Input data section start

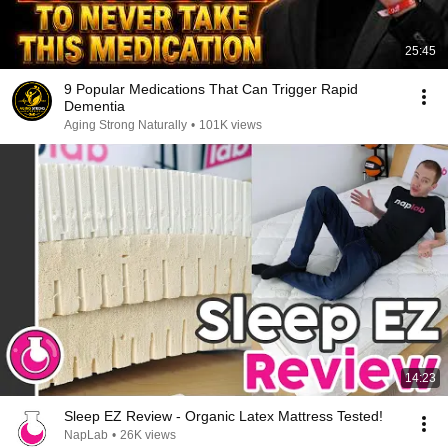
25:45
9 Popular Medications That Can Trigger Rapid
Dementia
Aging Strong Naturally
•
101K views
14:23
Sleep EZ Review - Organic Latex Mattress Tested!
NapLab
•
26K views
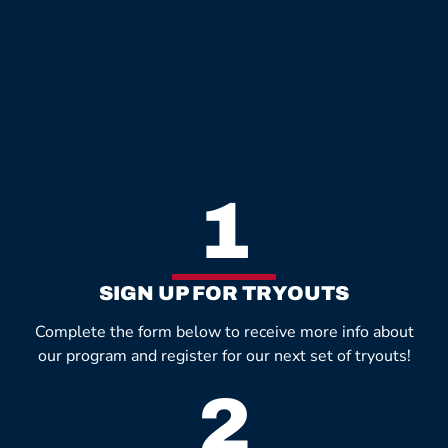
1
SIGN UP FOR TRYOUTS
Complete the form below to receive more info about
our program and register for our next set of tryouts!
2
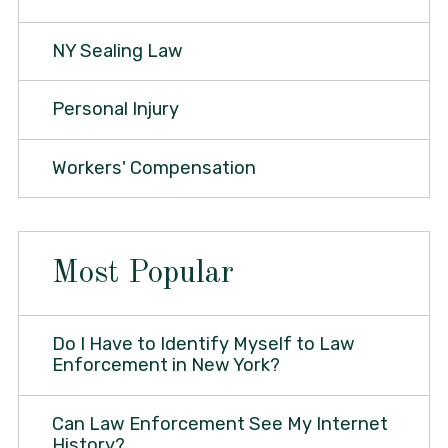
NY Sealing Law
Personal Injury
Workers' Compensation
Most Popular
Do I Have to Identify Myself to Law
Enforcement in New York?
Can Law Enforcement See My Internet
History?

Input data section end

**Problem to work on**
Copy, word for word, the entries above from the first line to the line that holds "Enforcement in New York?". Drop the pictures.

**Solution to this task**
25:45
9 Popular Medications That Can Trigger Rapid
Dementia
Aging Strong Naturally
•
101K views
14:23
Sleep EZ Review - Organic Latex Mattress Tested!
NapLab
•
26K views
1
SIGN UP FOR TRYOUTS
Complete the form below to receive more info about
our program and register for our next set of tryouts!
2
NY Sealing Law
Personal Injury
Workers' Compensation
Most Popular
Do I Have to Identify Myself to Law
Enforcement in New York?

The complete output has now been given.